The Incident: 1885 Concord, MA: In the home town of Henry David Thoreau, the "The Adventures of Huckleberry Finn" was banned by the Public Library as "trash and suitable only for the slums."
1905 Brooklyn, N.Y.: The book was excluded from children's room of the Public Library as bad examples of ingenuous youth.
1930 Soviet Union: Books confiscated at the border.
1957 United States-New York City : Dropped from list of approved books for seniors and junior high schools, partly because of objection to frequent use of the term "nigger" and famed character, "Nigger Jim."
Results of Incident: After the 1885 incident The Concord Free Trade Club retaliated by electing the author to honorary membership.
In 1905 Asa Don Dickinson, Librarian of Brooklyn College, appealed to the author to defend the slander.

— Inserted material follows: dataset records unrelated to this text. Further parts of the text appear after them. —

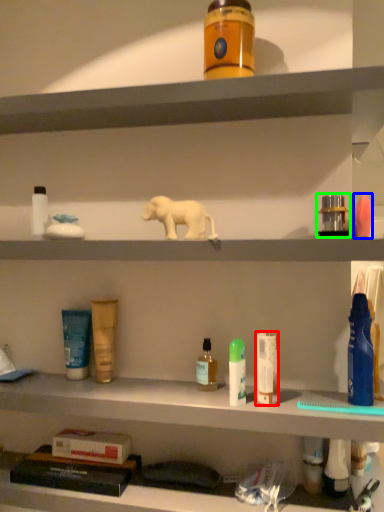 Question: Based on their relative distances, which object is farther from toiletry (highlighted by a red box)? Choose from toiletry (highlighted by a blue box) and toiletry (highlighted by a green box).

Choices:
 (A) toiletry
 (B) toiletry

Answer: (A) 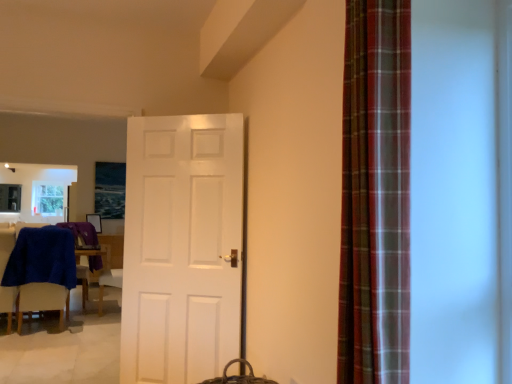 Locate an element on the screen. blue fabric chair at left is located at coordinates (42, 300).

In order to face plaid fabric curtain at right, should I rotate leftwards or rightwards?

You should rotate right by 14.787 degrees.

Measure the distance between white matte door at center and camera.

white matte door at center and camera are 8.99 feet apart.

Where is `blue fabric chair at left`? The image size is (512, 384). blue fabric chair at left is located at coordinates (42, 300).

Is white matte door at center touching plaid fabric curtain at right?

white matte door at center is not next to plaid fabric curtain at right, and they're not touching.

Is white matte door at center inside the boundaries of plaid fabric curtain at right, or outside?

white matte door at center is not inside plaid fabric curtain at right, it's outside.

Where is `curtain located above the white matte door at center (from the image's perspective)`? This screenshot has width=512, height=384. curtain located above the white matte door at center (from the image's perspective) is located at coordinates (375, 195).

Can you confirm if white matte door at center is smaller than plaid fabric curtain at right?

No.

Between blue fabric chair at left and plaid fabric curtain at right, which one has smaller width?

plaid fabric curtain at right.

Relative to plaid fabric curtain at right, is blue fabric chair at left in front or behind?

In the image, blue fabric chair at left appears behind plaid fabric curtain at right.

Considering the sizes of objects blue fabric chair at left and plaid fabric curtain at right in the image provided, who is smaller, blue fabric chair at left or plaid fabric curtain at right?

plaid fabric curtain at right is smaller.

How many degrees apart are the facing directions of blue fabric chair at left and plaid fabric curtain at right?

88.6 degrees.

From a real-world perspective, is plaid fabric curtain at right on blue fabric chair at left?

Yes, from a real-world perspective, plaid fabric curtain at right is above blue fabric chair at left.

From the image's perspective, is plaid fabric curtain at right above or below blue fabric chair at left?

Based on their image positions, plaid fabric curtain at right is located above blue fabric chair at left.

Is there a large distance between plaid fabric curtain at right and blue fabric chair at left?

plaid fabric curtain at right is positioned a significant distance from blue fabric chair at left.

Looking at the image, does plaid fabric curtain at right seem bigger or smaller compared to white matte door at center?

Considering their sizes, plaid fabric curtain at right takes up less space than white matte door at center.

Consider the image. From a real-world perspective, is plaid fabric curtain at right positioned above or below white matte door at center?

plaid fabric curtain at right is above white matte door at center.

Is plaid fabric curtain at right oriented towards white matte door at center?

No, plaid fabric curtain at right is not aimed at white matte door at center.

Locate an element on the screen. door lying below the plaid fabric curtain at right (from the image's perspective) is located at coordinates (182, 248).

Is white matte door at center further to the viewer compared to blue fabric chair at left?

No, white matte door at center is closer to the camera.

Is white matte door at center oriented away from blue fabric chair at left?

No, blue fabric chair at left is not at the back of white matte door at center.

Image resolution: width=512 pixels, height=384 pixels. In order to click on door above the blue fabric chair at left (from the image's perspective) in this screenshot , I will do `click(182, 248)`.

Is white matte door at center completely or partially inside blue fabric chair at left?

Actually, white matte door at center is outside blue fabric chair at left.

From the picture: Between blue fabric chair at left and white matte door at center, which one has larger size?

blue fabric chair at left is bigger.

From the image's perspective, between blue fabric chair at left and white matte door at center, who is located below?

blue fabric chair at left is shown below in the image.

In the scene shown: Would you consider blue fabric chair at left to be distant from white matte door at center?

That's right, there is a large distance between blue fabric chair at left and white matte door at center.

This screenshot has height=384, width=512. I want to click on door behind the plaid fabric curtain at right, so click(182, 248).

Locate an element on the screen. chair below the plaid fabric curtain at right (from the image's perspective) is located at coordinates (42, 300).

Considering their positions, is plaid fabric curtain at right positioned further to blue fabric chair at left than white matte door at center?

plaid fabric curtain at right is positioned further to the anchor blue fabric chair at left.

When comparing their distances from blue fabric chair at left, does white matte door at center or plaid fabric curtain at right seem further?

Based on the image, plaid fabric curtain at right appears to be further to blue fabric chair at left.

Looking at the image, which one is located further to white matte door at center, blue fabric chair at left or plaid fabric curtain at right?

blue fabric chair at left.

Based on their spatial positions, is blue fabric chair at left or white matte door at center further from plaid fabric curtain at right?

blue fabric chair at left is positioned further to the anchor plaid fabric curtain at right.

Considering their positions, is white matte door at center positioned further to plaid fabric curtain at right than blue fabric chair at left?

blue fabric chair at left.

Which object lies further to the anchor point white matte door at center, plaid fabric curtain at right or blue fabric chair at left?

blue fabric chair at left is positioned further to the anchor white matte door at center.

I want to click on door positioned between plaid fabric curtain at right and blue fabric chair at left from near to far, so click(x=182, y=248). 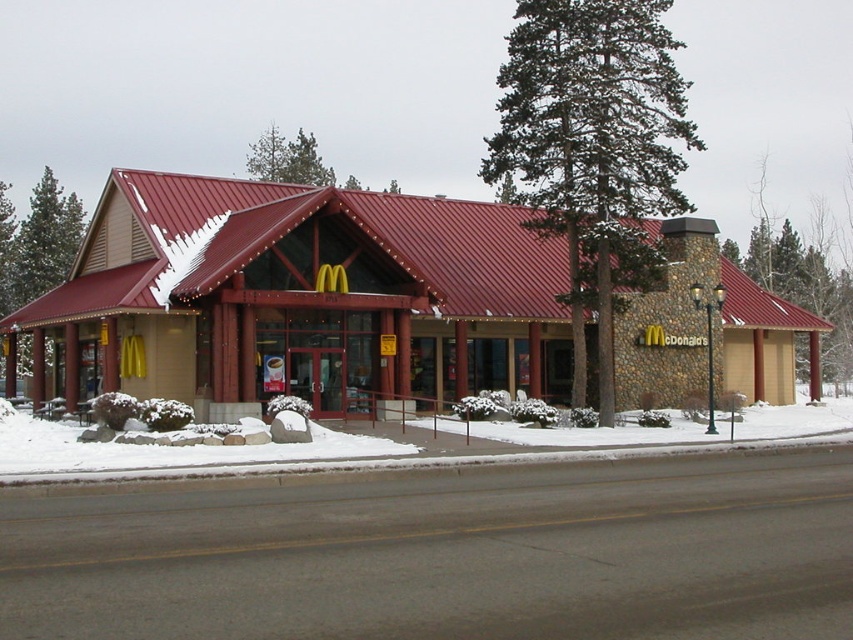 Between green coniferous tree at center and green textured tree at right, which one has less height?

green textured tree at right

What do you see at coordinates (593, 148) in the screenshot?
I see `green coniferous tree at center` at bounding box center [593, 148].

Describe the element at coordinates (593, 148) in the screenshot. I see `green coniferous tree at center` at that location.

The height and width of the screenshot is (640, 853). What are the coordinates of `green coniferous tree at center` in the screenshot? It's located at (593, 148).

Can you confirm if green coniferous tree at center is smaller than green leafy tree at left?

Incorrect, green coniferous tree at center is not smaller in size than green leafy tree at left.

Describe the element at coordinates (593, 148) in the screenshot. This screenshot has height=640, width=853. I see `green coniferous tree at center` at that location.

This screenshot has width=853, height=640. Identify the location of green coniferous tree at center. (593, 148).

Which is below, green textured tree at right or green leafy tree at left?

green textured tree at right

His reply, which was not published until 1924, said: "I am greatly troubled by what you say. I wrote Tom Sawyer and Huck Finn for adults exclusively, and it always distressed me when I find that boys and girls have been allowed access to them. The mind that becomes soiled in youth can never again be washed clean."

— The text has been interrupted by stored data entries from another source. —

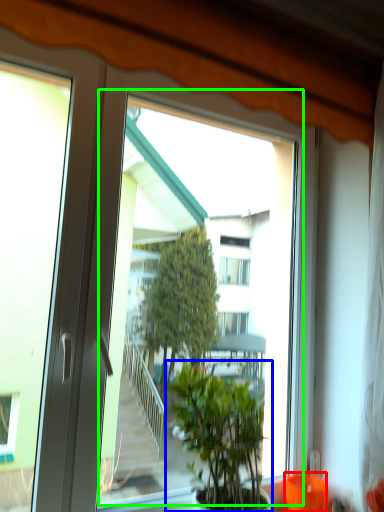 Question: Which is farther away from glass vase (highlighted by a red box)? houseplant (highlighted by a blue box) or window screen (highlighted by a green box)?

Choices:
 (A) houseplant
 (B) window screen

Answer: (B) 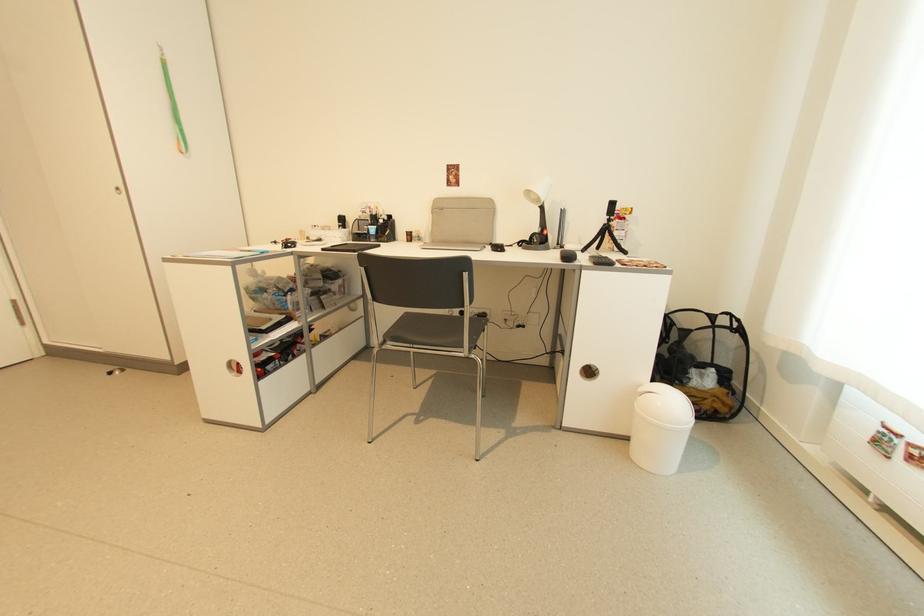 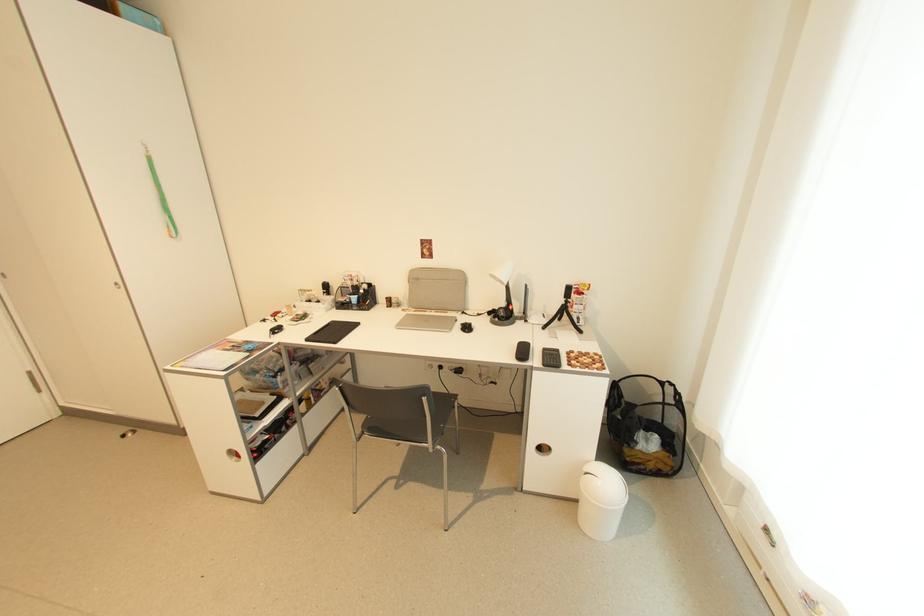 The point at (x=697, y=386) is marked in the first image. Where is the corresponding point in the second image?

(642, 450) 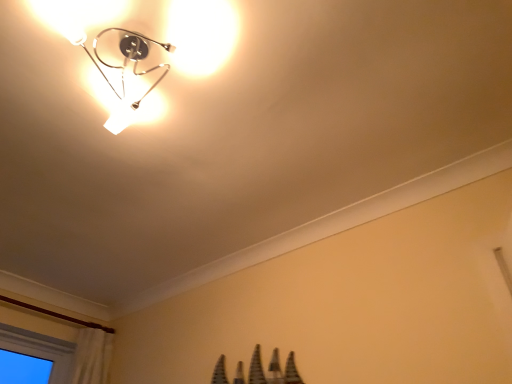 Image resolution: width=512 pixels, height=384 pixels. Describe the element at coordinates (98, 53) in the screenshot. I see `metallic chrome fixture at upper left` at that location.

This screenshot has width=512, height=384. Identify the location of metallic chrome fixture at upper left. (98, 53).

The width and height of the screenshot is (512, 384). I want to click on metallic chrome fixture at upper left, so click(98, 53). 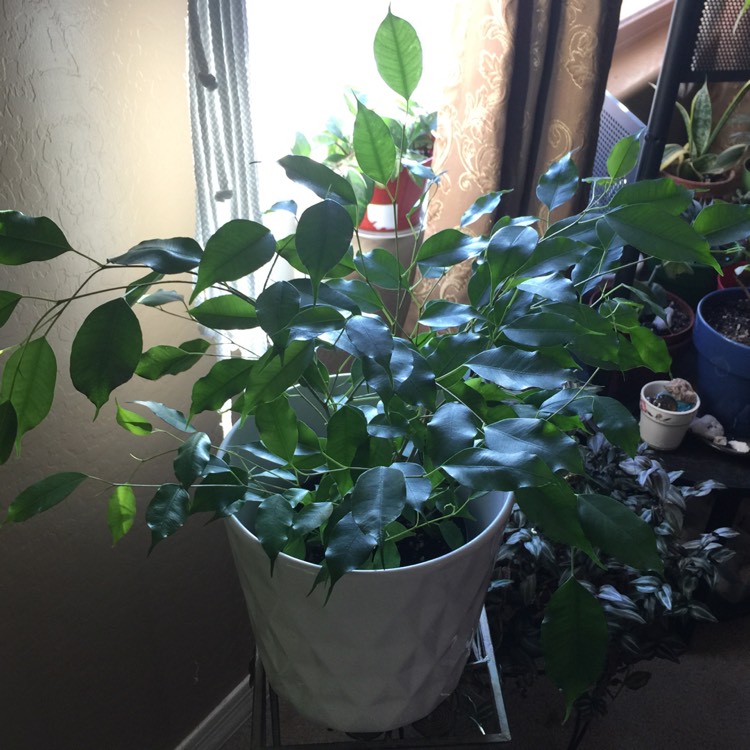 You are a GUI agent. You are given a task and a screenshot of the screen. Output one action in this format:
    pyautogui.click(x=<x>, y=<y>)
    Task: Click on the pot in center of image
    
    Given the screenshot: What is the action you would take?
    pyautogui.click(x=370, y=616)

1946 : Books had become best sellers in Soviet Union.
NOTE: Mr. Clemens censored The Adventures of Huckleberry Finn and deleted the profanity and other strong passages, but left some which have at times been criticized, such has: "All kings is mostly rapscallions" (Ch.23) and "so the king he blatted along" (Ch.25). The London Athenaeum has called it one of the six greatest books ever written in America.